Son influence croissante a conduit le juge administratif à innover dans le processus même d’élaboration de sa propre jurisprudence, en vue de prévenir les conséquences de certains revirements jurisprudentiels. Au nom du principe de sécurité juridique, le CE est allé jusqu’à supprimer l’effet rétroactif d’un tel changement dans le cas où ce dernier mettait en cause le droit au recours (cf. CE, ass. 16 juillet 2007, « société Tropic travaux signalisation », n° 291545).
Le juge administratif tient le plus grand compte de l’interprétation que la Cour donne de la Convention, pour s’approprier les concepts ou les catégories juridiques issus de ces décisions. On citera à ce titre l’exigence d’ « impérieux motifs d’intérêt général » dans le cadre du contrôle des lois de validation d’actes administratifs entachés d’illégalité exercé sur le fondement du premier paragraphe de l’article 6 de la Convention EDH (cf. CE 23 juin 2004, Société Laboratoires Genévrier, au rec. p. 256) ou encore l’interprétation de la notion de « bien » au sens de l’article 1er du premier Protocole additionnel (qui inclut désormais, tout comme pour la Cour, les prestations sociales, les droits à pension ou même le bénéfice d’une jurisprudence bien établie : cf. CE ass. 30 novembre 2001 « ministre de la défense c/ M. Diop », au Lebon p. 605 et CE ass., 6 décembre 2002, « Draon », au Lebon p. 423).
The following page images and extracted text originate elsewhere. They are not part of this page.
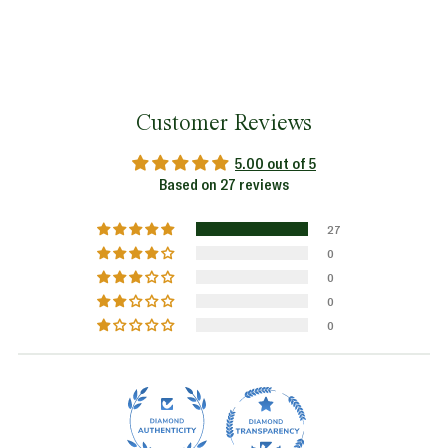
Customer Reviews
5.00 out of 5
Based on 27 reviews
27
0
0
0
0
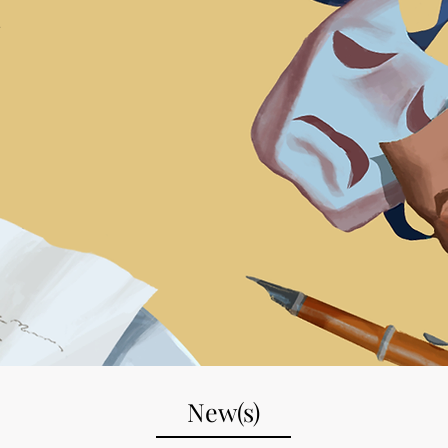
.
New(s)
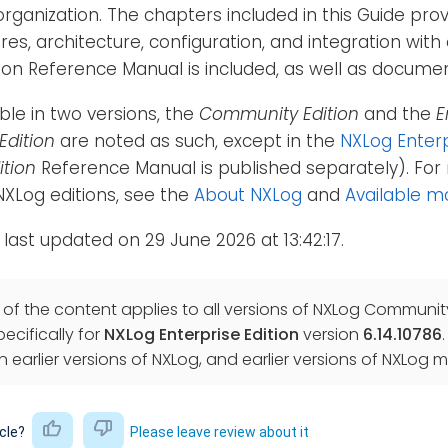
organization. The chapters included in this Guide pro
ures, architecture, configuration, and integration wi
tion Reference Manual is included, as well as docum
able in two versions, the
Community Edition
and the
E
Edition
are noted as such, except in the
NXLog Enterp
tion
Reference Manual is published separately). For 
XLog editions, see the
About NXLog
and
Available m
 last updated on 29 June 2026 at 13:42:17.
f the content applies to all versions of NXLog Community 
ecifically for
NXLog Enterprise Edition
version
6.14.10786
in earlier versions of NXLog, and earlier versions of NXL
icle?
Please leave review about it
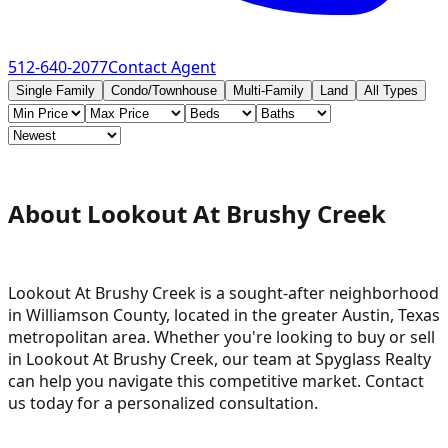
512-640-2077
Contact Agent
Single Family
Condo/Townhouse
Multi-Family
Land
All Types
About Lookout At Brushy Creek
Lookout At Brushy Creek is a sought-after neighborhood
in Williamson County, located in the greater Austin, Texas
metropolitan area. Whether you're looking to buy or sell
in Lookout At Brushy Creek, our team at Spyglass Realty
can help you navigate this competitive market. Contact
us today for a personalized consultation.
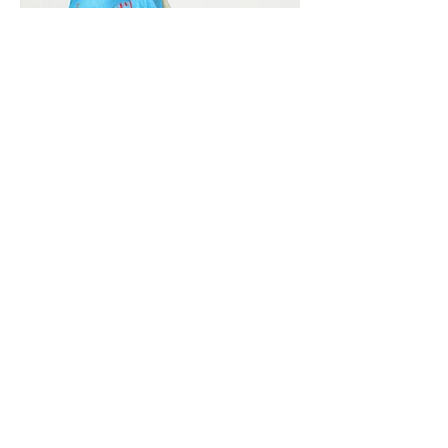
Vivera International
viverainternational@gmail.com
Complain Help Desk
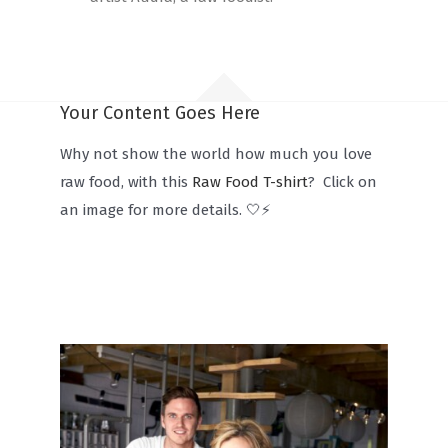
Your Content Goes Here
Why not show the world how much you love
raw food, with this
Raw Food T-shirt
? Click on
an image for more details. 🤍⚡️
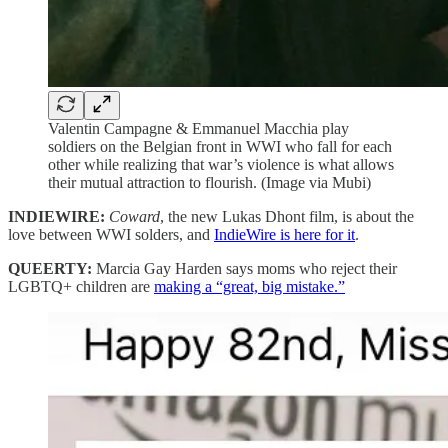
Valentin Campagne & Emmanuel Macchia play
soldiers on the Belgian front in WWI who fall for each
other while realizing that war’s violence is what allows
their mutual attraction to flourish. (Image via Mubi)
INDIEWIRE:
Coward
, the new Lukas Dhont film, is about the
love between WWI solders, and
IndieWire is here for it
.
QUEERTY:
Marcia Gay Harden says moms who reject their
LGBTQ+ children are
making a “great, big mistake.”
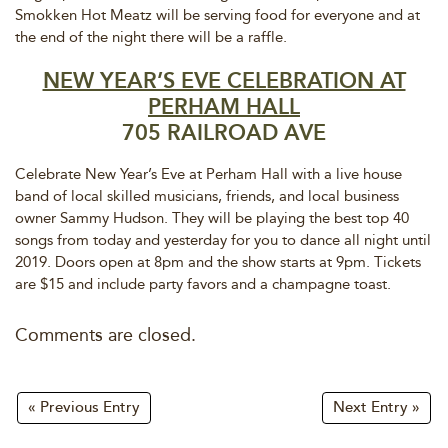
Smokken Hot Meatz will be serving food for everyone and at
the end of the night there will be a raffle.
NEW YEAR’S EVE CELEBRATION AT
PERHAM HALL
705 RAILROAD AVE
Celebrate New Year’s Eve at Perham Hall with a live house
band of local skilled musicians, friends, and local business
owner Sammy Hudson. They will be playing the best top 40
songs from today and yesterday for you to dance all night until
2019. Doors open at 8pm and the show starts at 9pm. Tickets
are $15 and include party favors and a champagne toast.
Comments are closed.
« Previous Entry
Next Entry »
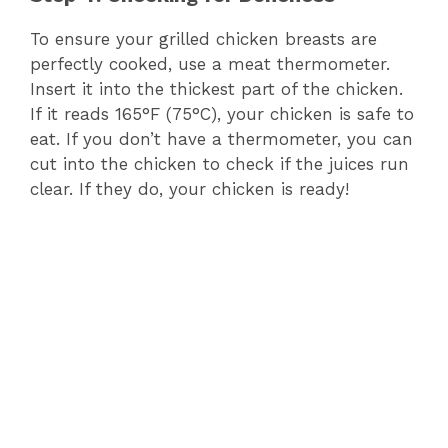
To ensure your grilled chicken breasts are
perfectly cooked, use a meat thermometer.
Insert it into the thickest part of the chicken.
If it reads 165°F (75°C), your chicken is safe to
eat. If you don’t have a thermometer, you can
cut into the chicken to check if the juices run
clear. If they do, your chicken is ready!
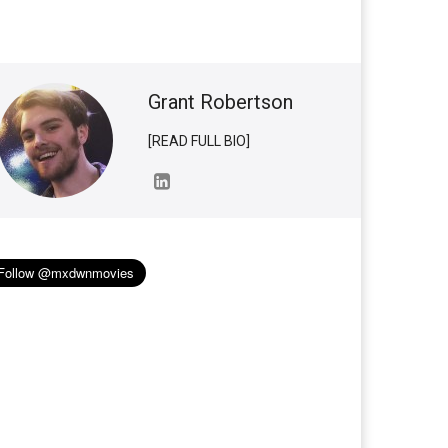
Grant Robertson
[READ FULL BIO]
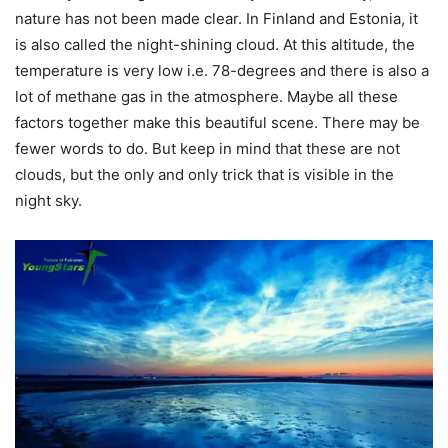
nature has not been made clear. In Finland and Estonia, it
is also called the night-shining cloud. At this altitude, the
temperature is very low i.e. 78-degrees and there is also a
lot of methane gas in the atmosphere. Maybe all these
factors together make this beautiful scene. There may be
fewer words to do. But keep in mind that these are not
clouds, but the only and only trick that is visible in the
night sky.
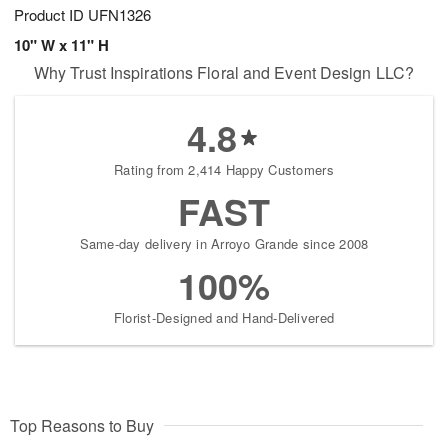
Product ID
UFN1326
10" W x 11" H
Why Trust Inspirations Floral and Event Design LLC?
4.8
Rating from 2,414 Happy Customers
FAST
Same-day delivery in Arroyo Grande since 2008
100%
Florist-Designed and Hand-Delivered
Top Reasons to Buy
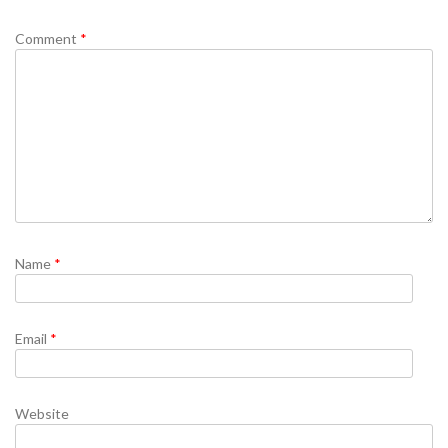
Comment
*
Name
*
Email
*
Website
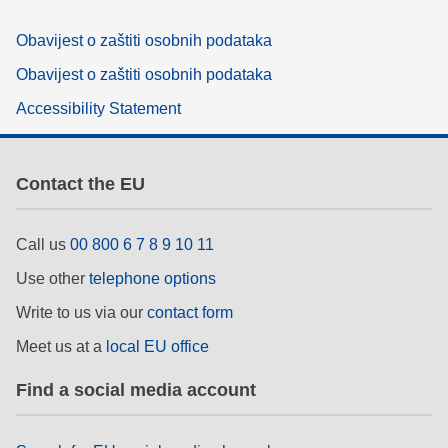
Obavijest o zaštiti osobnih podataka
Obavijest o zaštiti osobnih podataka
Accessibility Statement
Contact the EU
Call us
00 800 6 7 8 9 10 11
Use other
telephone options
Write to us via our
contact form
Meet us at a
local EU office
Find a social media account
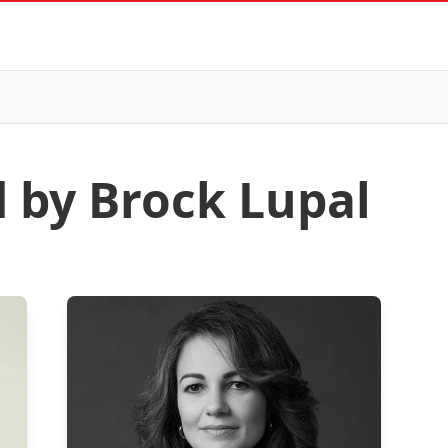
d by Brock Lupal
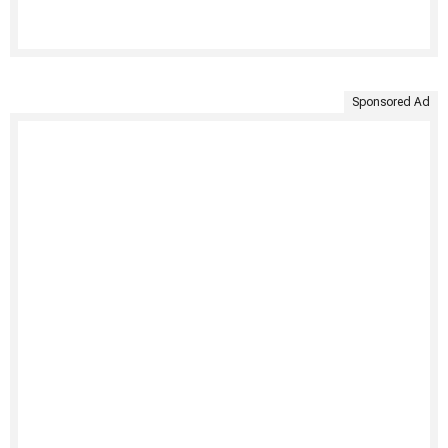
Sponsored Ad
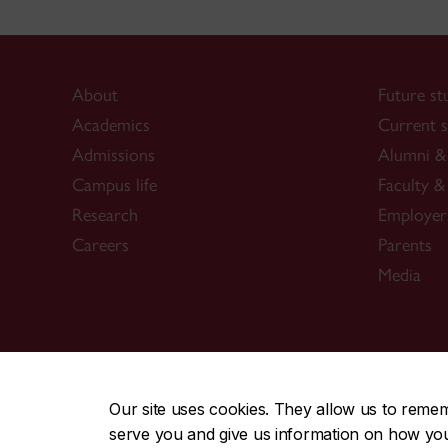
About
Future st
Academics
Current s
Admissions
Alumni & 
Campus life
Faculty & 
Research
Employer
Careers
Parents
Media
CENTRAL
|
EMERGENCY
514-848-2424
Our site uses cookies. They allow us to reme
serve you and give us information on how you i
|
|
|
|
Safety & prevention
Accessibility
Privacy
Terms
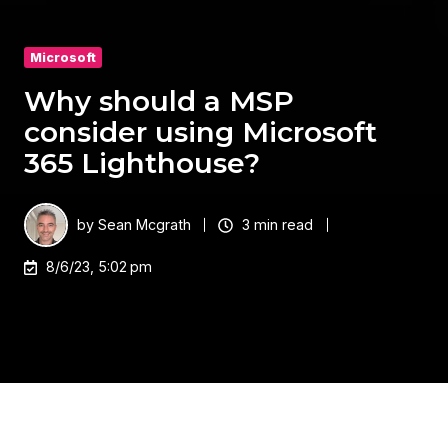
Microsoft
Why should a MSP
consider using Microsoft
365 Lighthouse?​
by
Sean Mcgrath
3 min read
8/6/23, 5:02 pm
Microsoft 365 Lighthouse offers MSPs a centralised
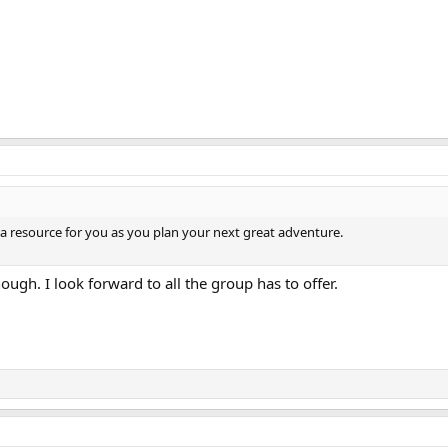
a resource for you as you plan your next great adventure.
nough. I look forward to all the group has to offer.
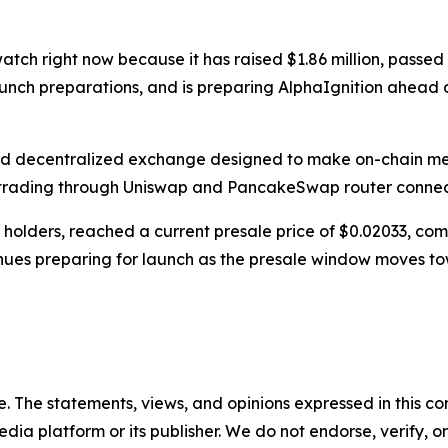
watch right now because it has raised $1.86 million, pass
launch preparations, and is preparing AlphaIgnition ahea
d decentralized exchange designed to make on-chain mem
trading through Uniswap and PancakeSwap router connec
0 holders, reached a current presale price of $0.02033, 
nues preparing for launch as the presale window moves tow
. The statements, views, and opinions expressed in this con
media platform or its publisher. We do not endorse, verify,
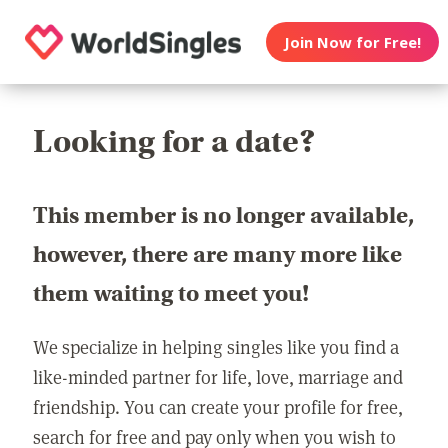
Join Now for Free!
Looking for a date?
This member is no longer available,
however, there are many more like
them waiting to meet you!
We specialize in helping singles like you find a
like-minded partner for life, love, marriage and
friendship. You can create your profile for free,
search for free and pay only when you wish to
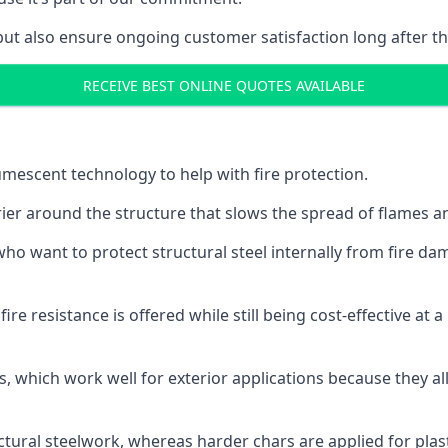
but also ensure ongoing customer satisfaction long after th
RECEIVE BEST ONLINE QUOTES AVAILABLE
tumescent technology to help with fire protection.
rier around the structure that slows the spread of flames an
o want to protect structural steel internally from fire dam
e resistance is offered while still being cost-effective at 
s, which work well for exterior applications because they 
ctural steelwork, whereas harder chars are applied for plast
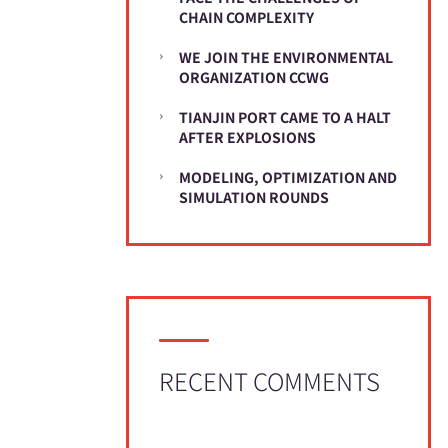
CHAIN COMPLEXITY
WE JOIN THE ENVIRONMENTAL
ORGANIZATION CCWG
TIANJIN PORT CAME TO A HALT
AFTER EXPLOSIONS
MODELING, OPTIMIZATION AND
SIMULATION ROUNDS
RECENT COMMENTS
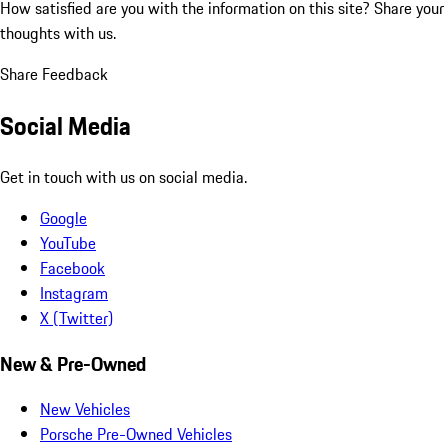
How satisfied are you with the information on this site?
Share your
thoughts with us.
Share Feedback
Social Media
Get in touch with us on social media.
Google
YouTube
Facebook
Instagram
X (Twitter)
New & Pre-Owned
New Vehicles
Porsche Pre-Owned Vehicles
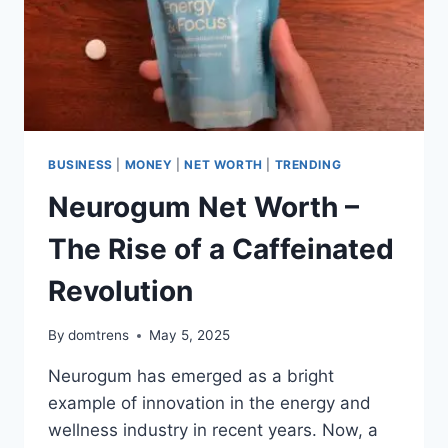
BUSINESS
|
MONEY
|
NET WORTH
|
TRENDING
Neurogum Net Worth –
The Rise of a Caffeinated
Revolution
By
domtrens
May 5, 2025
Neurogum has emerged as a bright
example of innovation in the energy and
wellness industry in recent years. Now, a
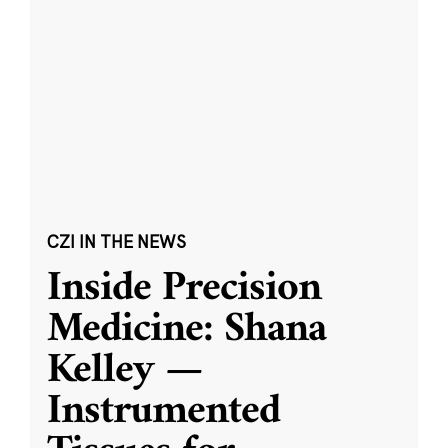
CZI IN THE NEWS
Inside Precision
Medicine: Shana
Kelley —
Instrumented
Adaptant les principes de la Convention à sa propre culture juridique, le CE a parfois anticipé l’infirmation très probable par la Cour d’une jurisprudence nationale. On citera l’exemple des mesures prises par l’administration à l’égard des personnes détenues en prison: trois arrêts du Conseil d’Etat ( « M. Boussouar », « M. Planchenault » et « M. Payet ») intervenus en 2007 en écho aux arrêts de la Cour EDH « Ramirez Sanchez c/ France » du 27 janvier 2005 et « Frérot contre France » du 12 juin 2007 ont redéfini les critères de la notion de mesure d’ordre intérieur dans les établissements pénitentiaires en vue d’étendre les catégories d’actes qui, bénéficiant d’une présomption irréfragable de justiciabilité, peuvent être contestés devant le juge de l’excès de pouvoir.
Certes l’appropriation de la Convention EDH par le juge français a été facilitée par le fait que les droits et libertés qu’elle proclame ne sont pas tous nés de ce texte. La plupart avaient déjà été consacrés, soit par le juge administratif, à travers les « principes généraux du droit », soit par le juge constitutionnel, à travers un corpus de principes à valeur constitutionnelle. Le juge s’appuie alors sur la Convention pour réaffirmer et conforter ces droits et libertés.
Et force est de constater qu’à cette occasion il n’est pas rare que le juge national, sous l’influence de la jurisprudence de la Cour, ait été conduit à étendre la portée de ces droits et libertés. Par exemple : l’impartialité objective du juge ou le délai raisonnable de jugement.
Qu’elle soit fondée sur la conviction ou la discipline du juge national, l’adhésion à la jurisprudence de la Cour suppose en tout cas que celle-ci soit dûment établie, notamment par une addition suffisante de cas d’espèce comparables. On en vient à la question de l’autorité de la chose jugée.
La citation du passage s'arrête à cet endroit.